ABOUT THIS TASK: Transcribe the data below verbatim from the line with "Pochwal się / podziel się (779, 257)" to the line with "Redakcja (386, 2326)". Include both of those lines.

RECORD EXTRACTS:
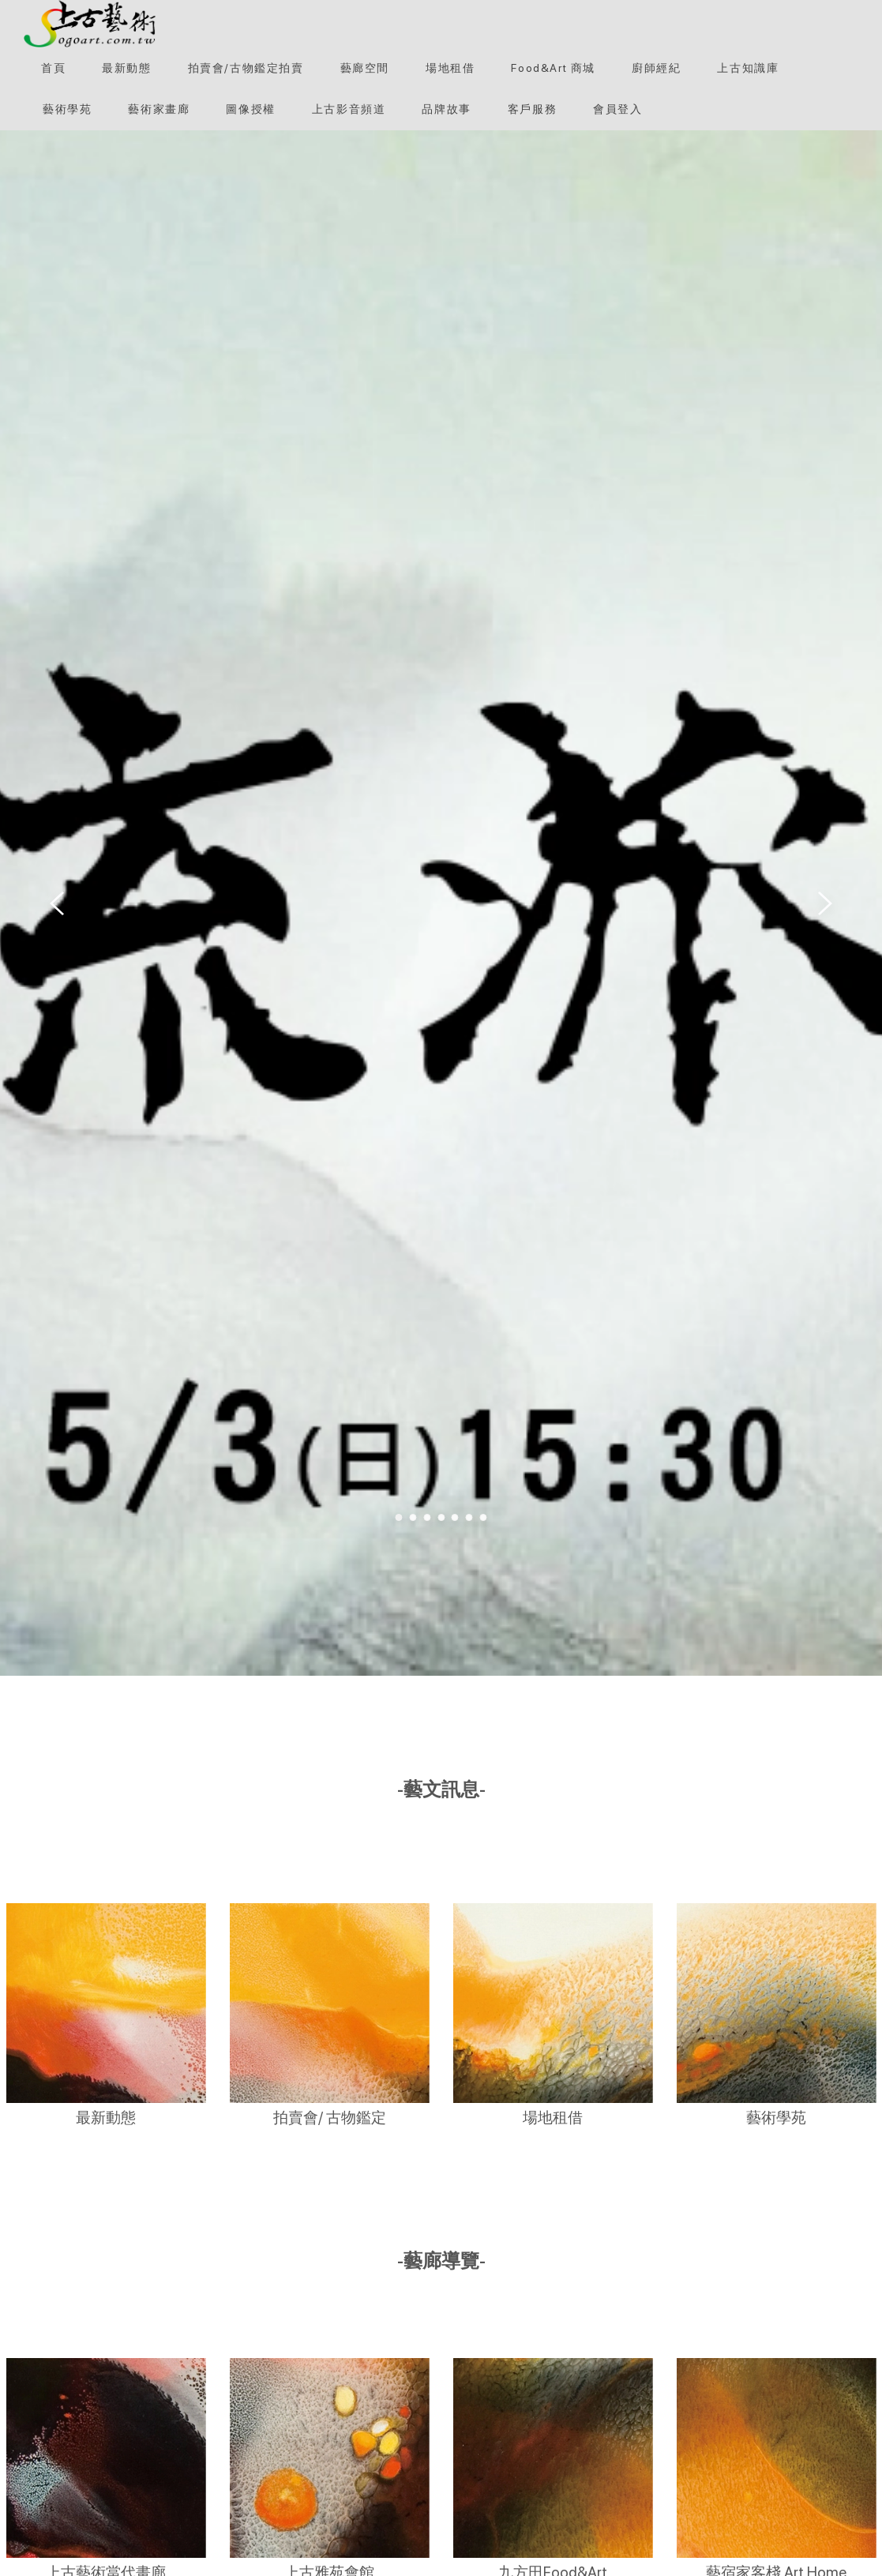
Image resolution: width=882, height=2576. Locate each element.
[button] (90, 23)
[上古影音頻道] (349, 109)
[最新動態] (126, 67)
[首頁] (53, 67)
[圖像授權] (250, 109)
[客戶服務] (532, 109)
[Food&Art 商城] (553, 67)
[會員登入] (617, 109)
* * *
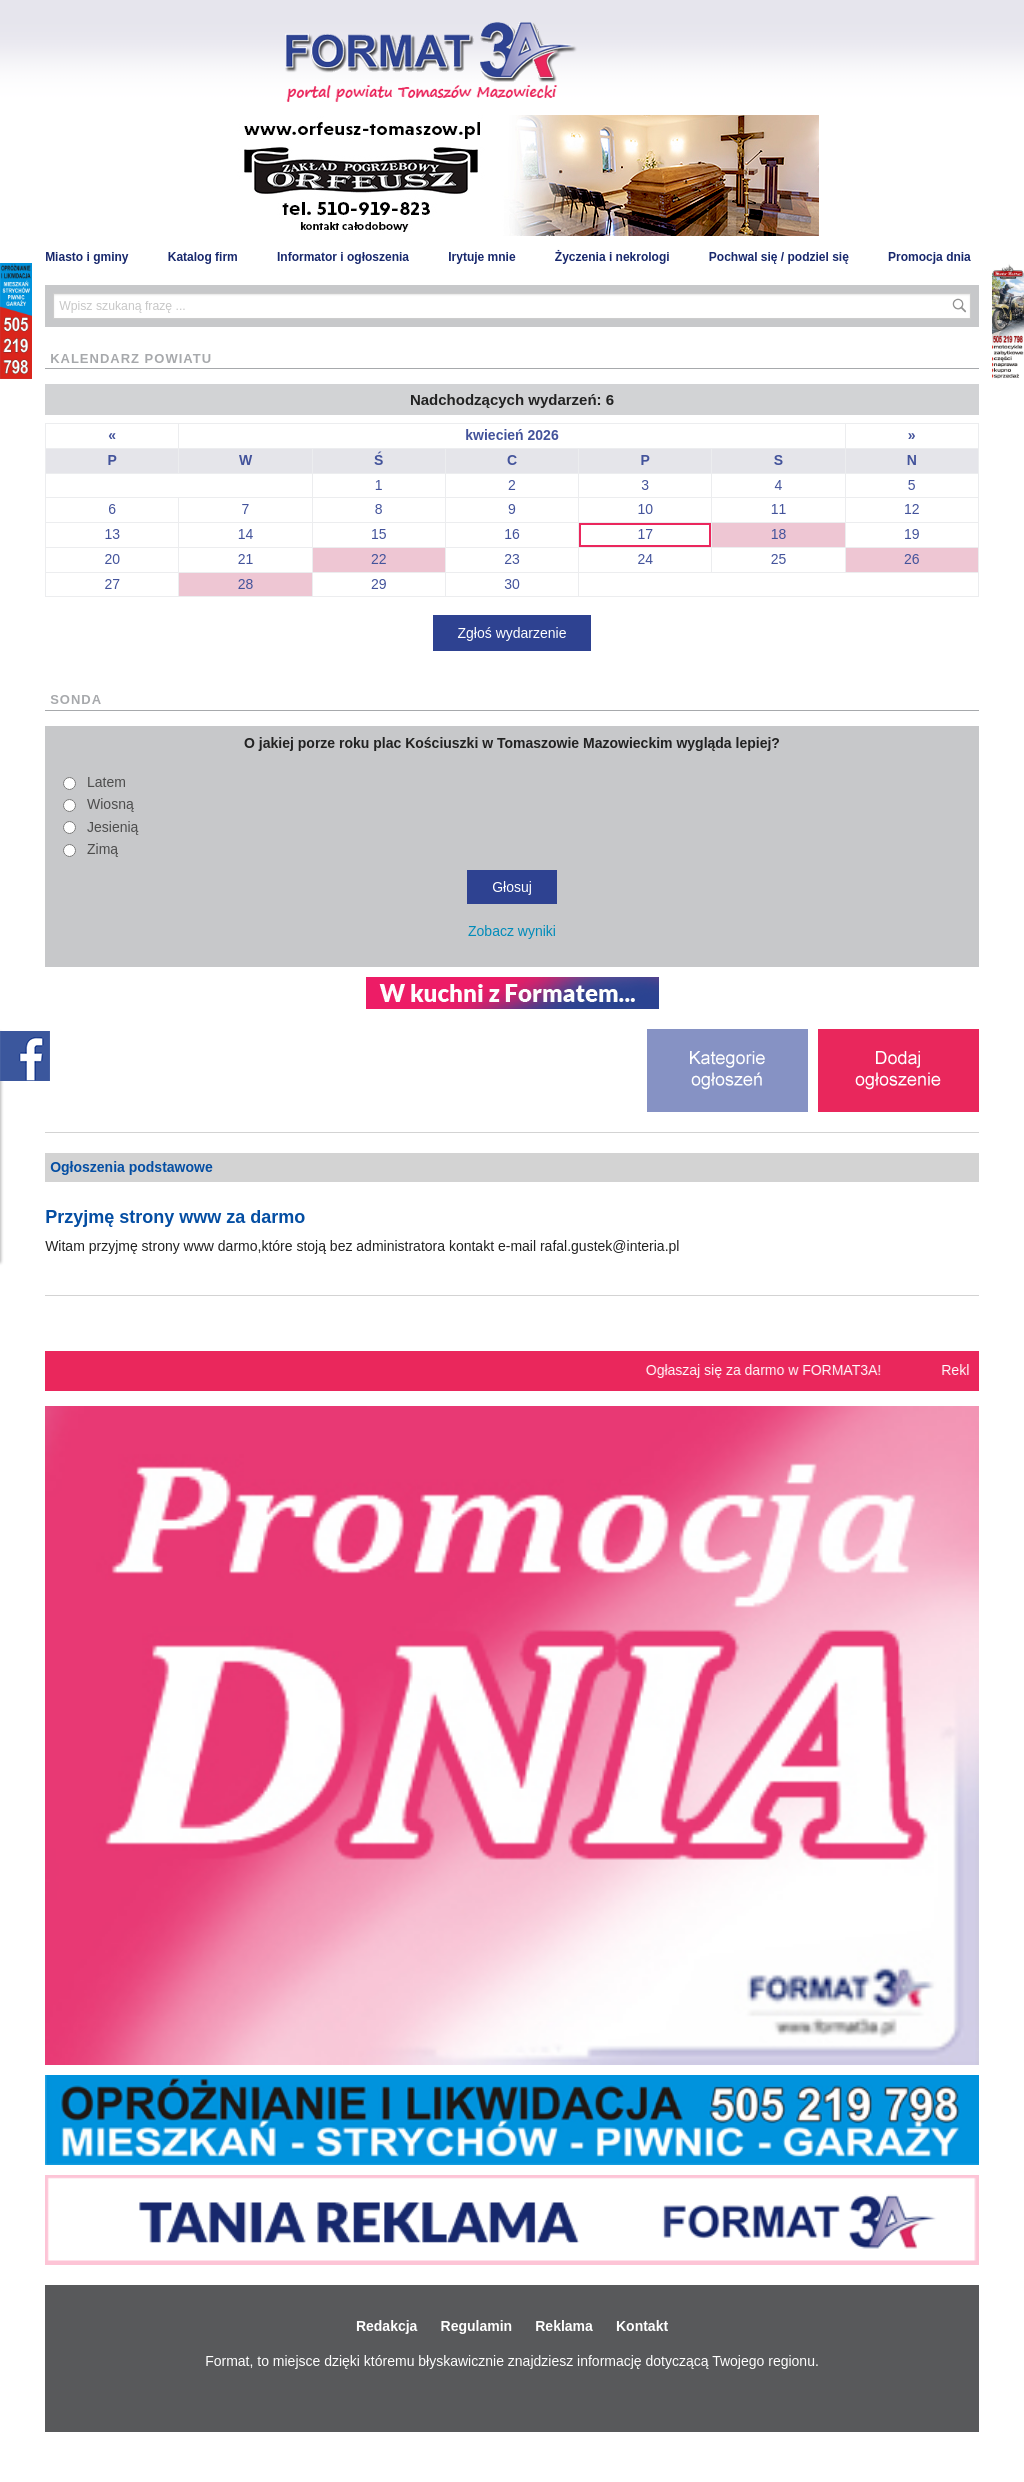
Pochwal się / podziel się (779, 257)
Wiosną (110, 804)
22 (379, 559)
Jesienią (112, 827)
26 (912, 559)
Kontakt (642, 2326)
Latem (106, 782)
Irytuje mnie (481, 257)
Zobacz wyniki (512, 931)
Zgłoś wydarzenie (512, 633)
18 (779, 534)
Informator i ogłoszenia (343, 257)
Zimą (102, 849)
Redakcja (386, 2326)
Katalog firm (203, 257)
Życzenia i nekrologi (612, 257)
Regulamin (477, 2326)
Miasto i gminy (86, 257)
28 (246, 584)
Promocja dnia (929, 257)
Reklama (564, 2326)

PROBLEM SOLUTION:
Pochwal się / podziel się (779, 257)
Wiosną (110, 804)
22 (379, 559)
Jesienią (112, 827)
26 (912, 559)
Kontakt (642, 2326)
Latem (106, 782)
Irytuje mnie (481, 257)
Zobacz wyniki (512, 931)
Zgłoś wydarzenie (512, 633)
18 (779, 534)
Informator i ogłoszenia (343, 257)
Zimą (102, 849)
Redakcja (386, 2326)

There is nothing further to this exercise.